Qui était le meurtrier
? Ce n’est que lorsqu’un détective astucieux installa secrètement une caméra chez le médecin que les images firent surface. On y voyait le médecin somnambule chaque nuit, enfilant des gants pour dissimuler ses empreintes digitales et des bottes de neige, puis s’emparer d’un piolet et s’acharner frénétiquement sur l’oreiller de sa femme. Après cela, il rangeait, retournait se coucher, mimait un geste d’étreinte envers sa femme avant de s’endormir paisiblement.
La vérité, c'est qu'un patient profondément isolé et souffrant de somnambulisme sévère a commis un meurtre accidentellement.
En mentionnant ce cas réel, Suren voulait en réalité souligner que « Tengjia était somnambule et a tué quelqu'un involontairement ». Quant à savoir pourquoi elle voulait imiter la « renaissance » et tuer quelqu'un pour dévorer son âme, cela pourrait être le résultat d'une action subconsciente survenue pendant un rêve.
Sixième partie : L'apparition divine révélée
— Chapitre 8 - Le maître pirate informatique —
Là, Suren et moi évitions délibérément une chose : « Que Tenga ait dévoré des cœurs ou non, nous pouvons tout découvrir grâce au détecteur de rayons.
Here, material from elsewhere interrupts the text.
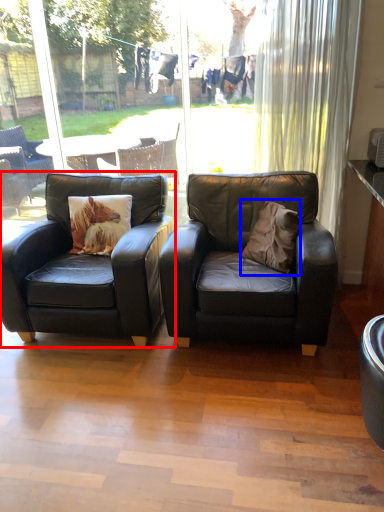 Question: Which object is further to the camera taking this photo, chair (highlighted by a red box) or throw pillow (highlighted by a blue box)?

Choices:
 (A) chair
 (B) throw pillow

Answer: (B)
Un simple coup de fil de Tina et les Guerriers Arc-en-ciel sont capables de tout. »
Je n'arrêtais pas de penser
: «
Et si les résultats de la radiographie prouvaient qu'il y a vraiment quelque chose dans l'estomac de Fujika…
» Arrivée à ce point, je n'osais plus réfléchir. J'avais la gorge et l'estomac noués par la tension.
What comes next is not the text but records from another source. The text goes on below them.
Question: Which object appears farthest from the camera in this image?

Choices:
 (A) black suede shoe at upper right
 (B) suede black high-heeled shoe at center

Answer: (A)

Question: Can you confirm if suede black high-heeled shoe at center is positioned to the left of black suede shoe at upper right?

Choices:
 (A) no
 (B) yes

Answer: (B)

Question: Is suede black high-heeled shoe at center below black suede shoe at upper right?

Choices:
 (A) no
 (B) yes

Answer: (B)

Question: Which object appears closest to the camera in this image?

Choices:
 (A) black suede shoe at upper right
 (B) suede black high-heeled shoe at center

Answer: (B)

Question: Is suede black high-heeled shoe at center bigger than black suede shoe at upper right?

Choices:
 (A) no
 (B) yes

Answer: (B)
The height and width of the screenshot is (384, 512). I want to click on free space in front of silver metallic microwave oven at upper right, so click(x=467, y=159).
Soudain, Su Lun claqua des doigts et sourit : « Frère Feng, laisse-moi voir l'empreinte de ta main, d'accord ? » Sans attendre de réponse, elle saisit ma main gauche et la fixa intensément.
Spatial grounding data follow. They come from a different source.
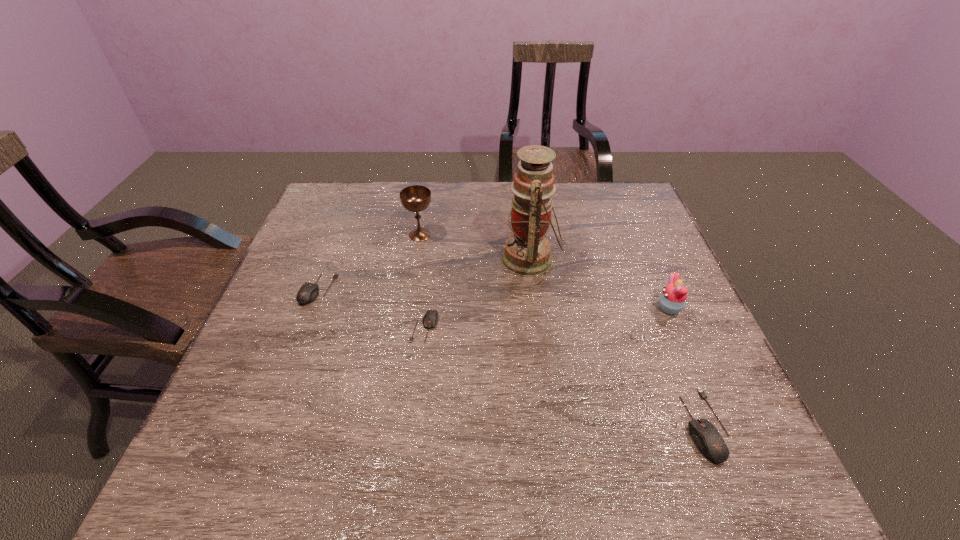 I want to click on free space located on the right of the leftmost mouse, so click(x=436, y=289).

Identify the location of vacant space located on the right of the second mouse from right to left. (x=558, y=327).

I want to click on free space located on the left of the nearest object, so click(x=623, y=425).

Locate an element on the screen. This screenshot has width=960, height=540. vacant position located on the left of the chalice is located at coordinates (385, 235).

Where is `free spot located on the left of the oil lamp`? The height and width of the screenshot is (540, 960). free spot located on the left of the oil lamp is located at coordinates (446, 259).

Identify the location of free space located 0.170m on the face of the third tallest object. (587, 308).

Where is `vacant space located 0.370m on the face of the third tallest object`? vacant space located 0.370m on the face of the third tallest object is located at coordinates (505, 308).

Where is `free space located 0.160m on the face of the third tallest object`? free space located 0.160m on the face of the third tallest object is located at coordinates (591, 308).

In order to click on object that is at the near edge in this screenshot , I will do `click(707, 438)`.

Locate an element on the screen. The width and height of the screenshot is (960, 540). object present at the left edge is located at coordinates (308, 292).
Je la laissai faire à sa guise, le regard fixé sur la pyramide de Tulku au loin. Je songeais à la façon dont, grâce à la super foreuse et à l'autorisation du gouvernement de Tina, nous pourrions bientôt percer la pyramide à notre guise, sans craindre les serpents venimeux ni les mécanismes changeants. Cette fois, en détruisant et en progressant couche par couche, nous atteindrions assurément notre objectif, étape par étape.
En tant que patrimoine historique de l'Égypte, les pyramides sont un élément dont le gouvernement peut disposer à sa guise, sans avoir à solliciter l'autorisation d'aucune organisation. Si le gouvernement y consent, aucun obstacle ne se dressera, même si la Grande Pyramide de Gizeh devait être fouillée simultanément.
En réalité, j'avais vraiment hâte de trouver des lingots d'or encore plus gros dans la chambre supérieure de la fosse aux serpents, d'où émanait une lumière dorée. Pour une raison que j'ignore, j'avais l'impression que nous pénétrions en fait dans le « sous-sol » de la pyramide, la partie obscure où le pharaon se reposait, ce qui expliquait la présence de tant de serpents venimeux.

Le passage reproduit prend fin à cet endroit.